Hardware MDEC performs RLE decoding, IDCT decoding and color-space conversion (YCbCr -> RGB). VLC decoding (Huffman) is done programmatically, by PsyQ SDK libpress library.
Two registers are available for the programmer: MDEC Data/Command (0x1f80_1820) and MDEC Status/Control (0x1f80_1824) as well as two DMA channels MDEC Input (DMA0) and MDEC Output (DMA1).
You can read more here: http://nocash.emubase.de/psx-spx.htm#macroblockdecodermdec
The PsqQ SDK contains a special library called libpress
which contains all the basic APIs for decoding MDEC data streams.
The format of the input
bitstream data depends on the output
data mode:
- If the output data format is set to 4bpp or 8bpp (monochrome), then MDEC interprets the input data as 8x8 luminance blocks (Y)

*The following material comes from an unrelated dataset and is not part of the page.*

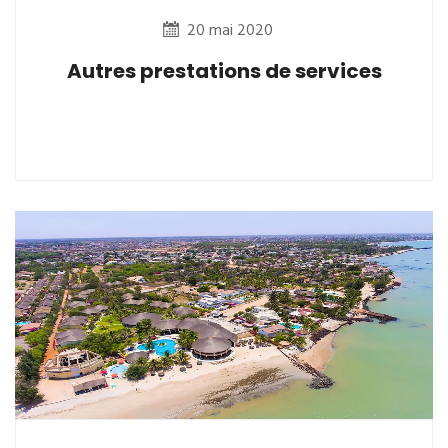
20 mai 2020
Autres prestations de services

- If output data format is 15bpp or 24bpp (color), then input data is also interpreted as 8x8 blocks, but in this order: Cr, Cb, Y1, Y2, Y3, Y4. The color blocks are "stretched" to 16x16 blocks (when addressing, the index is simply multiplied by 2).
.-----. .-----. .-----. | | | | |Y1|Y2| | Cr | + | Cb | + |--+--| | | | | |Y3|Y4| '-----' '-----' '-----'
The chromaticity is stretched because it is pointless to store separate blocks, because the human eye will not notice the difference anyway.

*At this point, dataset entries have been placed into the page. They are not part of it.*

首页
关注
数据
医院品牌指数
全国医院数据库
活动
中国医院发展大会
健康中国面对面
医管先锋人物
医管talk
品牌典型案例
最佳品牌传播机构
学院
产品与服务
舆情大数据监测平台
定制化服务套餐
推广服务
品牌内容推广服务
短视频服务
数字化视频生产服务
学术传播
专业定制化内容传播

The output data format is set by the MDEC control register.
- RLE Decoding
- Uses Radix-4 Booth multiplication: http://www.geoffknagge.com/fyp/booth.shtml
- IDCT circuit. Multiplies result of RLE decoding and Scale Table Matrix (in 2 passes).
The circuit is an IDCT transform which is part of the MDEC decompression.
The conversion is performed in 2 passes:
The first pass multiplies the result of RLE decompression and the Scale Table Matrix stored in UNIT 00. It is stored as 32 entries of 26 bits each. After the output the data in pairs come to the multiplexers where it is chosen which 13 bits to use.
Inputs:
- RLE input: 12 bits
- Scale Table Matrix input: 13 bits
- Sum of previous calculation step: 17 bits
The circuit immediately multiplies the 2 inputs and sums the multiplication with the result of the previous calculation step. 17 bits of the result is fed back to the circuit.
At the end of the calculation the higher 13 bits of the result are stored in UNIT 01, which is a dual port memory. i.e. different values can be fed to its input and output.
On the second pass, 13 bits of the result of the first pass and the upper 12 bits of the Scale Table Matrix are multiplied.
Inputs:
- First pass result: 13 bits
- Scale Table Matrix input: upper 12 bits
- Sum of previous calculation step: 17 bits
The circuit multiplies the 2 inputs again and sums the multiplication with the result of the previous calculation step. 17 bits of the result are fed back to the circuit.
At the end of the calculation, the highest 10 bits of the result are sent to the sign division circuit by 2 with clamping -128, 127. The output is 8 bits with a sign.
There are three independent counters with control outputs that are connected by different logical operands. The output lines control the trigger clocks in the first and second pass as well as the address lines of the UNITs 0/1.